Promo’s 1998 Annual Report of the Promotion Industry shows impressive growth – up seven billion dollars, or 10 percent, from last year. This windfall of promotion spending, bulging in just about every pocket of promotion’s trousers, naturally has made the promotion agency business a happy one to be in right now.
How much of this growth should be credited to the “heat” of the economy versus the “cool” of promotion per se is open to debate. Obviously, much of the good news for agencies is a result of the long drum roll of promotion department divestitures by corporate America. The majority of companies have decided that their promotion needs are best handled by outside resources. Not that there’s anything new about that – it’s been happening for years.
But why?
One explanation is that corporations have downsized or demolished their promotion departments as part of an overall drive to reduce overhead. You know, the Al Dunlapschool of buzz-cut management. It’s somewhat ironic that promotion, arguably the most accountable of all the marketing disciplines, was not spared by the green-eyeshade crowd. For all the inherent measurability of promotion, we apparently still haven’t done enough to prove our value.
Another possible reason could be the growth of promotional activity among non-traditional categories, such as hi-tech, health care, and automotive. It could be that these companies are more comfortable experimenting with the lower-level, temporary commitment of engaging an agency before they invite promotion to move in. In a similar vein, the growth of promotions on the Web is still so new that companies may prefer to develop them at arm’s length before going for a full in-house embrace.

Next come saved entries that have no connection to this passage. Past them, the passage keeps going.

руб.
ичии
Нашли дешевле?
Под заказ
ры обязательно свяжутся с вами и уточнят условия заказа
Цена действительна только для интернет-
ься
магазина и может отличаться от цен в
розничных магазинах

Then there’s the talent thing. On balance, the agency environment is better positioned to attract what little promotion talent is available because agencies offer a wider variety of opportunities, including the opportunity to make titanic sums of money. So it could be that corporations are inclined to hire promotion agencies – as opposed to hiring their own internal people – because that’s where the talent is. That’s certainly a pleasant, ego-lifting thought for our many friends in the promotion agency business.

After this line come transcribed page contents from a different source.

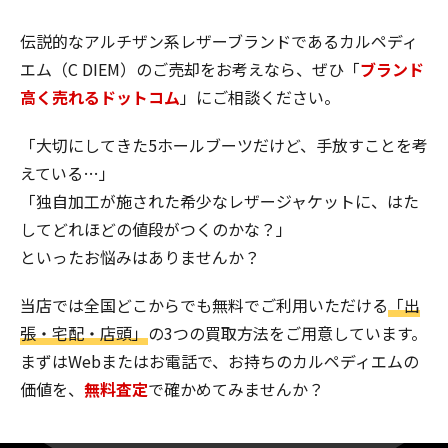
伝説的なアルチザン系レザーブランドであるカルペディ
エム（C DIEM）のご売却をお考えなら、ぜひ「
ブランド
高く売れるドットコム
」にご相談ください。
「大切にしてきた5ホールブーツだけど、手放すことを考
えている…」
「独自加工が施された希少なレザージャケットに、はた
してどれほどの値段がつくのかな？」
といったお悩みはありませんか？
当店では全国どこからでも無料でご利用いただける
「出
張・宅配・店頭」
の3つの買取方法をご用意しています。
まずはWebまたはお電話で、お持ちのカルペディエムの
価値を、
無料査定
で確かめてみませんか？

We really don’t want you to get so comfortable, though. That’s not a healthy thing.
Good news or bad news? We submit the corporate tendency toward promotion outsourcing is holding back the advancement of promotion as a strategic discipline. Think about it. If there’s no promotion department, there likely is no promotion champion within the organization – no one who really understands that promotion is, not just a short-range sales trigger but a long-range brand and consumer relationship builder.
In promo’s July ’98 issue, publisher Kerry J. Smith decries “the gulf that still exists between those with expertise in promotion marketing and those with overall marketing responsibility.” This functional gap between agencies and their clients truly is a pivotal issue. As we see it, absent a promotion department – or at least a senior-level marketing executive steeped in the promotion discipline – it is difficult indeed for promotion to take its place at the strategic marketing table.

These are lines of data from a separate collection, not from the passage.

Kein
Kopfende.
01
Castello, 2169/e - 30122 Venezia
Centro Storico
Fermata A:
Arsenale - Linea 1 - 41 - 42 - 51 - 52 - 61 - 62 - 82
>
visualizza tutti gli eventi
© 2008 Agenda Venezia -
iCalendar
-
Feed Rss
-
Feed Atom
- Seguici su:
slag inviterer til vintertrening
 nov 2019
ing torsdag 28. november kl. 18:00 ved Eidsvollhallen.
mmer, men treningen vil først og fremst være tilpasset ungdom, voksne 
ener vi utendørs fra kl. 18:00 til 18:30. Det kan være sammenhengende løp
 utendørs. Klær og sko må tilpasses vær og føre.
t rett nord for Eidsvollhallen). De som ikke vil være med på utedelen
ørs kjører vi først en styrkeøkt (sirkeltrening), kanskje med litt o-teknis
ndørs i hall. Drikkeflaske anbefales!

For corporate marketing departments genuinely interested in getting the most out of promotion marketing’s potential, it makes sense to ramp up an in-house promotion group. That way, promotion will be given a better chance to grow and prosper as a member of the marketing family, as opposed to the wayward, black-sheep outcast it so often becomes.
The challenge of home-growing a corporate marketing department is, of course, more than some companies want to undertake. Alternatively, they might think about acquiring one of the many smaller, high-quality agencies and installing it in-house. That would be a quick-and-easy way to introduce a high-level quality of promotion marketing prowess to their marketing mix. Whether an agency would want to be sold off for such a purpose is another matter.
Ultimately, it falls to the promotion agencies to demonstrate some leadership and sell their clients on the idea that until they commit to developing an in-house promotion capability of some kind, they will be vulnerable to competitors who do. No doubt about it: Promotion, done right and strategically, gives brands a powerful marketplace advantage. At the same time, there’s just no way promotion can realize its strategic potential when the folks who know how to do promotion right are always on the outside looking in.